Welcome to May Day in New York 2012. Chaotic, creative, inchoate, diffuse. Was it a glimpse of what post-industrial solidarity just might look like in the century ahead? Or another display of what remains, when organized worker power has been wiped out?
What’s next, or what’s left? It was both.
New York certainly wasn’t Madrid or Athens or Jakarta. In those and other cities, union leaders and their allies turned out hundreds of thousands of people on Tuesday to oppose austerity, demand decent wages and send a message to their politicians. In those cities, and in eighty other countries, May 1 is officially marked as International Workers Day. Not here. So it’s no small thing that this May 1 in Los Angeles, Oakland, Seattle, Chicago, New York and scores of other places, tens of thousands of Americans picketed businesses, blocked intersections, held teach-ins, sang and took to the streets.
Still, the crowd was pretty sparse soon after noon in Union Square. Cathy Lebowitz joined two women who—together—were holding up a tabletop display about solidarity economics. Lebowitz, a writer and an editor for an influential arts magazine, could do with some help. She hasn’t seen a pay raise in four years, yet her workload has quadrupled since 2008. The same was true for her entire office, she said. “Everyone feels at the limits of what they can do. We’re too tired to start a union. But here at least we can connect,” she said.
A new proletariat demands new organizing tactics, said Professor David Harvey. Harvey’s been teaching Karl Marx’s Capital for over forty years at the City University of New York. “Lenin talked about revolutions as festivals of the people,” he gestured at the crowd—behold a festival!

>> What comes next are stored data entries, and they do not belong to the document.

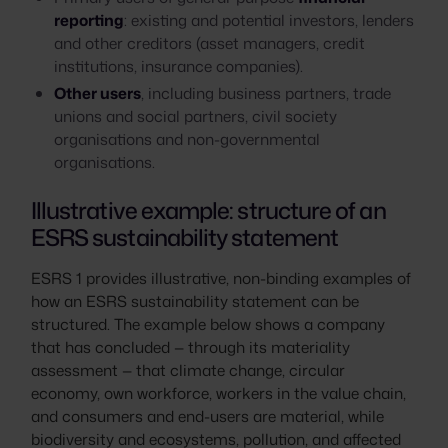
reporting
: existing and potential investors, lenders
and other creditors (asset managers, credit
institutions, insurance companies).
Other users
, including business partners, trade
unions and social partners, civil society
organisations and non-governmental
organisations.
Illustrative example: structure of an
ESRS sustainability statement
ESRS 1 provides illustrative, non-binding examples of
how an ESRS sustainability statement can be
structured. The example below shows a company
that has concluded — through its materiality
assessment — that climate change, circular
economy, own workforce, workers in the value chain,
and consumers and end-users are material, while
biodiversity and ecosystems, pollution, and affected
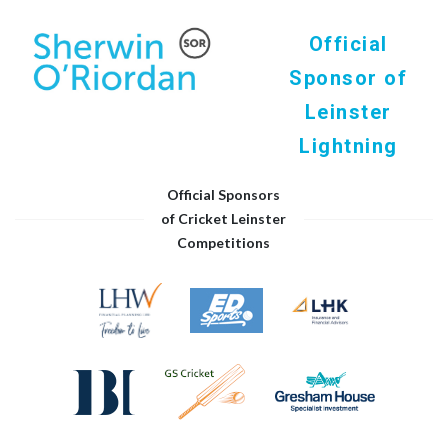
Official
Sponsor of
Leinster
Lightning
Official Sponsors
of Cricket Leinster
Competitions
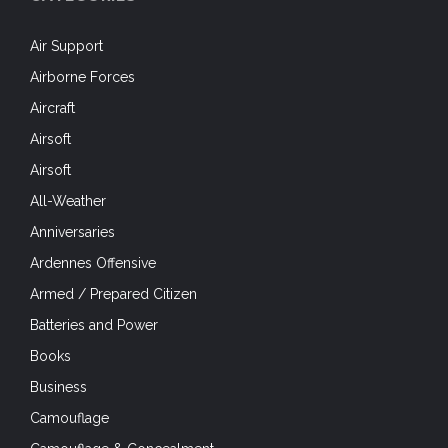
Air Support
Airborne Forces
Aircraft
Airsoft
Airsoft
All-Weather
Anniversaries
Ardennes Offensive
Armed / Prepared Citizen
Batteries and Power
Books
Business
Camouflage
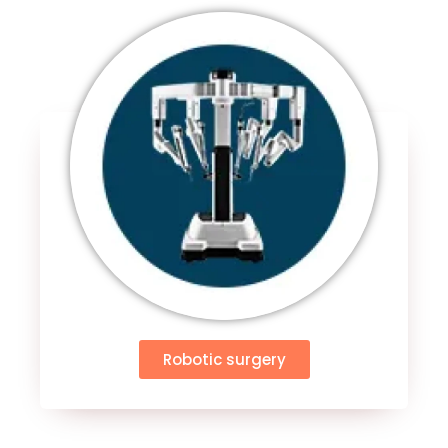
Robotic surgery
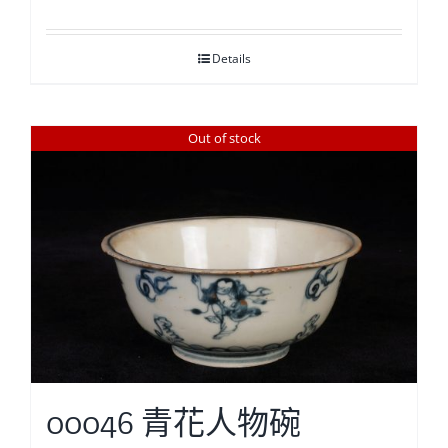
Details
Out of stock
00046 青花人物碗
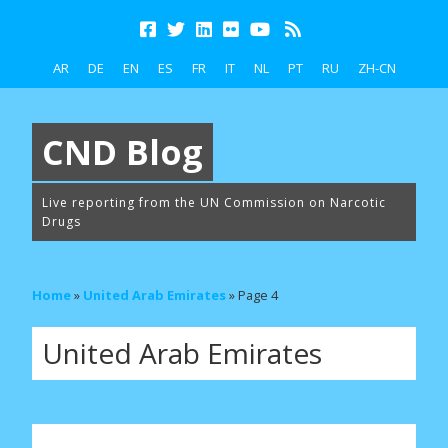
AR
DE
EN
ES
FR
IT
NL
PT
RU
ZH-CN
CND Blog
Live reporting from the UN Commission on Narcotic
Drugs
Home
»
United Arab Emirates
»
Page 4
United Arab Emirates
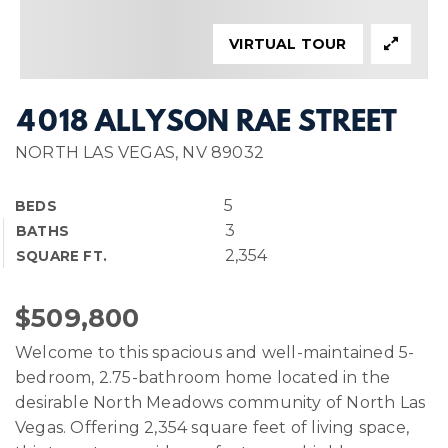
VIRTUAL TOUR
4018 ALLYSON RAE STREET
NORTH LAS VEGAS, NV 89032
5
BEDS
3
BATHS
2,354
SQUARE FT.
$509,800
Welcome to this spacious and well-maintained 5-
bedroom, 2.75-bathroom home located in the
desirable North Meadows community of North Las
Vegas. Offering 2,354 square feet of living space,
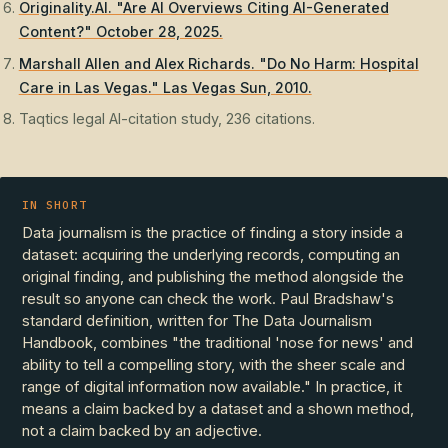
Originality.AI. "Are AI Overviews Citing AI-Generated
Content?" October 28, 2025.
Marshall Allen and Alex Richards. "Do No Harm: Hospital
Care in Las Vegas." Las Vegas Sun, 2010.
Taqtics legal AI-citation study, 236 citations.
IN SHORT
Data journalism is the practice of finding a story inside a
dataset: acquiring the underlying records, computing an
original finding, and publishing the method alongside the
result so anyone can check the work. Paul Bradshaw's
standard definition, written for The Data Journalism
Handbook, combines "the traditional 'nose for news' and
ability to tell a compelling story, with the sheer scale and
range of digital information now available." In practice, it
means a claim backed by a dataset and a shown method,
not a claim backed by an adjective.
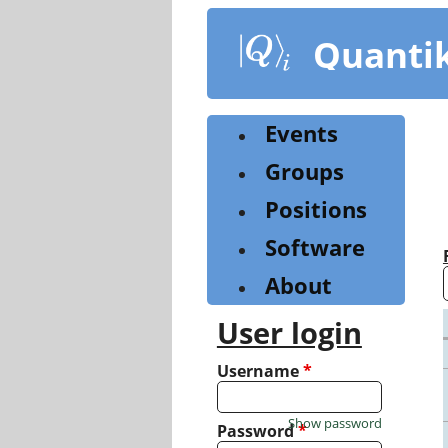
Skip
to
Quanti
main
content
Events
Groups
Positions
Software
About
User login
Username
*
Show password
Password
*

It was certainly closer to a festival than what some had called for, namely a general strike. With no base in a physical workplace, no organizing history or even many relationships with workers of the traditional sort, Occupy’s a long way from shutting down or seizing a plant. On the other hand, the labor movement’s not equipped to do that, either. After half a century of capital backlash, union membership stands at roughly 8 percent of the private workforce and collective bargaining in the public sector is under attack. “The labor movement doesn’t have the power it had in the 1930s, so we need another kind of power, not instead of it, but alongside of it,” said Harvey. Put another way, inventive, creative community coalitions are what remains in the wreckage of globalization, mechanization and the assault on labor rights.